The citizens turned out en masse to do us honor, and frantically cheered us on our way to do or die; every house was gay with old glory; our best girls, inspired with patriotic fervor, applauded while they bedewed the streets with their tears; the air resounded with martial music and the boom of saluting cannon; the young war governor, who went up like a rocket and down like a stick, led the way on a prancing charger; the people vied with each other in tendering hospitalities, and every corner afforded its liquid refreshments. We thought it lemonade, but it "had a stick in it" and, presto!—we were no longer seedy theologues, but young heroes all, resplendent with brilliant uniforms and flashing bayonets, marching to defend our great and glorious republic.
We, unsuspecting, imbibed freely the seductive fluids, and soon our heads were in a whirl. We wildly sang the war songs and gave the college yells. It is but a step from the sublime to the ridiculous.

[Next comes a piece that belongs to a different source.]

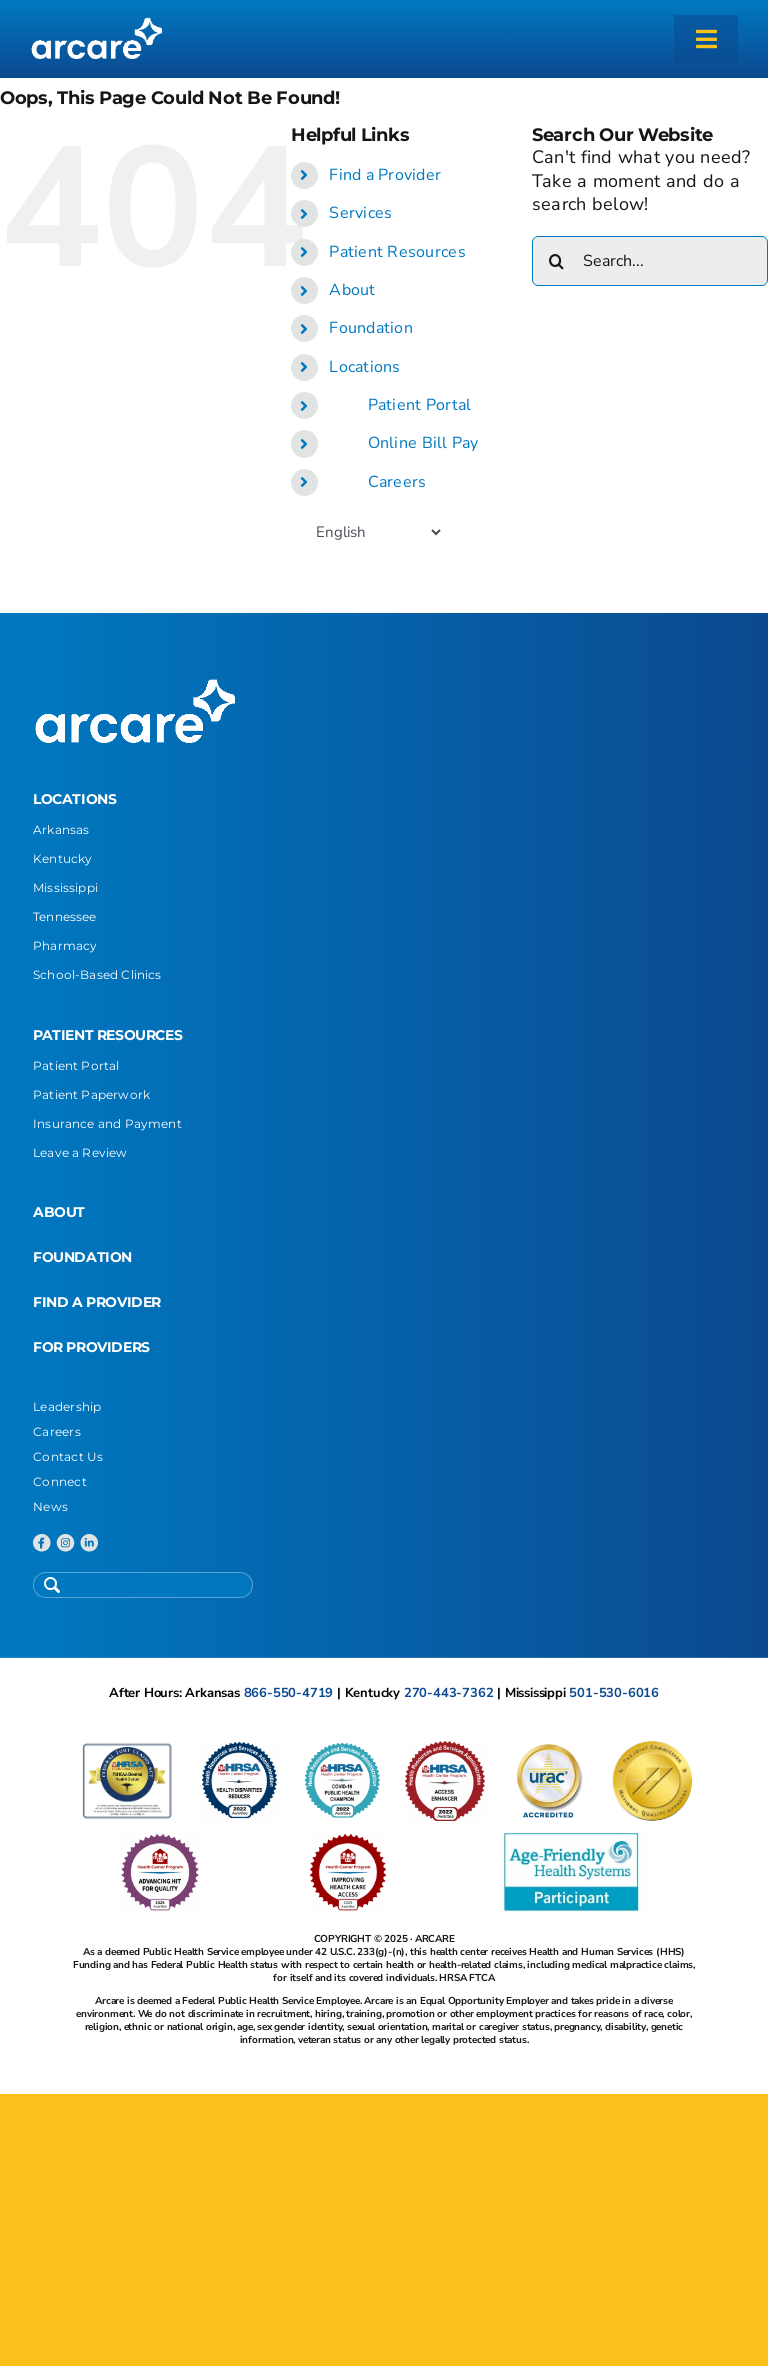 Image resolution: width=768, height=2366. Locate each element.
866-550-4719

That night, Jupiter Pluvius burst upon our frail tents in all his fury, and I awoke the next morning half covered with water, and in a raging fever. I was taken to the hospital, and as I was a minor my father took me from the service.
For weeks I was a wreck, and all my dreams of martial glory vanished, alas,—like the many which have bloomed in the summer of my heart. Before I regained the little strength I ever had, the war was over, but I had done my best to serve my country, and the rapture of pursuing is the prize the vanquished know. The few remaining students plodded along through the curriculum; but our hearts were far away on the battle-fields, from the glory of which, cruel fate debarred us.
In my senior year I was forced by the necessity for securing lucre to pay the increasing graduation expenses, to teach the high school in Bristol, Conn., and returned to the university to "cram" for the final examinations. For days and nights the merciless grind went on until, as by a miracle, I escaped the lunatic asylum. I knew but little of the higher mathematics, but the "Green" professor was a strong sectarian if not an humble Christian, and when the hour for my private examination arrived, I contrived to waste the most of it telling him about the Bristol Church. It was near his dinner hour, and he yearned for its delights to such an extent, that he did not detect me in copying the "Pons Asinorum" onto the blackboard from a paper hidden in my bosom, and as he glanced at the figures on the board, he said: "That's right, I suppose you know the rest," passed me, and hasted to his walnuts and his wine.
The good president, of blessed memory, had another pressing engagement, as I well knew, when I called for his examination, he asked for but little, was too preoccupied to hear whether my answers were correct, passed me, and my "A.B." was won.
We spoke our pieces on graduation day, rejoiced in the applause of our "mulierculae," took our sheepskins, and went forth from "alma mater" conquering and to conquer the unsympathizing world. I had acquired here but a modicum of that learning which was supposed to flow from this "Pierian Spring," but I rejoiced in the fact that I had cast away forever my belief in the "total depravity" of the human race, that in "Adam's fall we sin-ned all, that in Cain's murder, we sin-ned furder," and could now look hopefully upon my fellow-men in the full assurance that
There lies in the centre of each man's heart
A longing and love for the good and pure,
And if but an atom, or larger part,
I know that this shall forever endure.
After the body has gone to decay—
Yes, after the world has passed away.
The longer I live and the more I see
Of the struggles of souls towards heights above,
The stronger this truth comes home to me,
That the universe rests on the shoulders of love—
A love so limitless, deep and broad
That men have renamed it, and called it God.